* _Source material_
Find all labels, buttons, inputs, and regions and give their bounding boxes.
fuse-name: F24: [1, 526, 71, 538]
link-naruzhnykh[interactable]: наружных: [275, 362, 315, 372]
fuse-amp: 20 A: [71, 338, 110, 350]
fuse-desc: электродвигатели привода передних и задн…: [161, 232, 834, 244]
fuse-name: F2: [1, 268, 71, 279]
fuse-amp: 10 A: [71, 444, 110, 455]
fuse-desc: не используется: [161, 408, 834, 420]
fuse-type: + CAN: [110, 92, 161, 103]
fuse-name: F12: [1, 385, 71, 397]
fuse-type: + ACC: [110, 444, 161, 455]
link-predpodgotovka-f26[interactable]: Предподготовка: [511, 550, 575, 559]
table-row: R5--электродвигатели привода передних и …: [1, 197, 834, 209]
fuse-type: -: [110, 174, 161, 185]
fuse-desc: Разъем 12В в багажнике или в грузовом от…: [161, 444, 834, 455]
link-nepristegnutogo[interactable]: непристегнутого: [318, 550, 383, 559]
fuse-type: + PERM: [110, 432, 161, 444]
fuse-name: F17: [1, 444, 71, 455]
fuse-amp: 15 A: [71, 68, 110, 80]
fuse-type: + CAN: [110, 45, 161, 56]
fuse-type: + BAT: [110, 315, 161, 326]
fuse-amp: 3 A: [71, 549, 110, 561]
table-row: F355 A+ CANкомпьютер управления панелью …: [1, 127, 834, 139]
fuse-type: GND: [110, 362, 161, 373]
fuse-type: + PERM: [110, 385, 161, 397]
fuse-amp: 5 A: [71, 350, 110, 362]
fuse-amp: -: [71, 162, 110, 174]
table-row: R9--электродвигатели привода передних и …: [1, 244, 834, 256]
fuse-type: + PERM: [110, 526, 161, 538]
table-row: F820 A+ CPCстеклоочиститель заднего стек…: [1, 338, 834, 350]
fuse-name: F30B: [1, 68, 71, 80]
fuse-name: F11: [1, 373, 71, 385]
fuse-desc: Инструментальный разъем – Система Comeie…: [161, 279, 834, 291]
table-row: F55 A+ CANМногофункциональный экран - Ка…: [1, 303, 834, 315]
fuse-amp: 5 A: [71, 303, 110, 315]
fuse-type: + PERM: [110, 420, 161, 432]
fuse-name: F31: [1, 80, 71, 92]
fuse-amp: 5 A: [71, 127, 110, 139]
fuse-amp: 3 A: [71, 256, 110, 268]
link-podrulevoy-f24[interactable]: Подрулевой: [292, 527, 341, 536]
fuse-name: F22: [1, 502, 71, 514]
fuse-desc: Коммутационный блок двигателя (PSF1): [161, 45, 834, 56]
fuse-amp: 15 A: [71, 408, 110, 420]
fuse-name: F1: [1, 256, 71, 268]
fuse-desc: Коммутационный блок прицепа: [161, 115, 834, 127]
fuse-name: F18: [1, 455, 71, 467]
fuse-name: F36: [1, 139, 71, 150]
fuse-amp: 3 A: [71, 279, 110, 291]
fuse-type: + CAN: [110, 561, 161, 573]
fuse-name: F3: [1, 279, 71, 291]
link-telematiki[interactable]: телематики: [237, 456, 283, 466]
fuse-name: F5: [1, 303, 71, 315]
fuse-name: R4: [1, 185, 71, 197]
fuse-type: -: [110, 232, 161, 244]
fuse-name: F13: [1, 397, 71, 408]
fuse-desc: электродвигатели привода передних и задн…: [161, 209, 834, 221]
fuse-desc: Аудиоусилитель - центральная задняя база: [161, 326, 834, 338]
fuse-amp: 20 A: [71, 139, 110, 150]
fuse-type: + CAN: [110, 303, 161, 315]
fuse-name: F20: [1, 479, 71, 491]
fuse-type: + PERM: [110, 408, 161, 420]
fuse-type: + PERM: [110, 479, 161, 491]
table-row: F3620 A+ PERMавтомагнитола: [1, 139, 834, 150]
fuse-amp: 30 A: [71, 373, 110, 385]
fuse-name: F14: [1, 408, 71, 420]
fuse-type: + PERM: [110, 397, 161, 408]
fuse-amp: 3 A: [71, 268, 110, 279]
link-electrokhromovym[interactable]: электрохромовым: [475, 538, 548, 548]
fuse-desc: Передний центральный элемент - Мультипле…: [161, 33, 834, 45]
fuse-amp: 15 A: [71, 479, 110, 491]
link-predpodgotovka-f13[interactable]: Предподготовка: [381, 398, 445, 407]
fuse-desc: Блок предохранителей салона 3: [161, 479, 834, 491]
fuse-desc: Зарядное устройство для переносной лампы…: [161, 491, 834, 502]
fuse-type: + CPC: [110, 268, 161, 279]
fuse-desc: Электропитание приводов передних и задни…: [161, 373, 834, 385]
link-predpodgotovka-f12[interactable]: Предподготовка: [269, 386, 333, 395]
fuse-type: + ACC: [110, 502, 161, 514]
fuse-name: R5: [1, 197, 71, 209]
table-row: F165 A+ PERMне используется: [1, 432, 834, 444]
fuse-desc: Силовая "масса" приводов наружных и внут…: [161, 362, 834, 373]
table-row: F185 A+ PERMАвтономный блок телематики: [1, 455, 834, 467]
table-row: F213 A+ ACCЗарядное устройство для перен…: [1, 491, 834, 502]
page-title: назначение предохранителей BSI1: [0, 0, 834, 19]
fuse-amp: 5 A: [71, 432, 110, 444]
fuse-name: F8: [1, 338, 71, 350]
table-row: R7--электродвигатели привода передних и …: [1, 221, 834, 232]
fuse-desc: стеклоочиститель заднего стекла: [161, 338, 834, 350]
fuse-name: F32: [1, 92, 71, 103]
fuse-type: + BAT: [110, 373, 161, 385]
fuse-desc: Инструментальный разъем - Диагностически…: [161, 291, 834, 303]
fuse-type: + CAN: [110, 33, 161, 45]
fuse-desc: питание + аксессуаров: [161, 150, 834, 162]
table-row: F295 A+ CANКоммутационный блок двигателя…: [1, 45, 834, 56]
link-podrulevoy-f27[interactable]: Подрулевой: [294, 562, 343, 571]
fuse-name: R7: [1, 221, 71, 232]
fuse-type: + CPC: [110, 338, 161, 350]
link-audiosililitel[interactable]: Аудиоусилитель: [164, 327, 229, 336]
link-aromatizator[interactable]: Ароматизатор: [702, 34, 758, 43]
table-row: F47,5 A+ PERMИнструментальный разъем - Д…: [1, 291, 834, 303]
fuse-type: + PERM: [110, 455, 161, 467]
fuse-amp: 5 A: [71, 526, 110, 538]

* _Task brief_
Filter the entries above down to the lines that hold the word "link", and copy those lines.

* _Exercise solution_
link-naruzhnykh[interactable]: наружных: [275, 362, 315, 372]
link-predpodgotovka-f26[interactable]: Предподготовка: [511, 550, 575, 559]
link-nepristegnutogo[interactable]: непристегнутого: [318, 550, 383, 559]
link-podrulevoy-f24[interactable]: Подрулевой: [292, 527, 341, 536]
link-telematiki[interactable]: телематики: [237, 456, 283, 466]
link-electrokhromovym[interactable]: электрохромовым: [475, 538, 548, 548]
link-predpodgotovka-f13[interactable]: Предподготовка: [381, 398, 445, 407]
link-predpodgotovka-f12[interactable]: Предподготовка: [269, 386, 333, 395]
link-podrulevoy-f27[interactable]: Подрулевой: [294, 562, 343, 571]
link-audiosililitel[interactable]: Аудиоусилитель: [164, 327, 229, 336]
link-aromatizator[interactable]: Ароматизатор: [702, 34, 758, 43]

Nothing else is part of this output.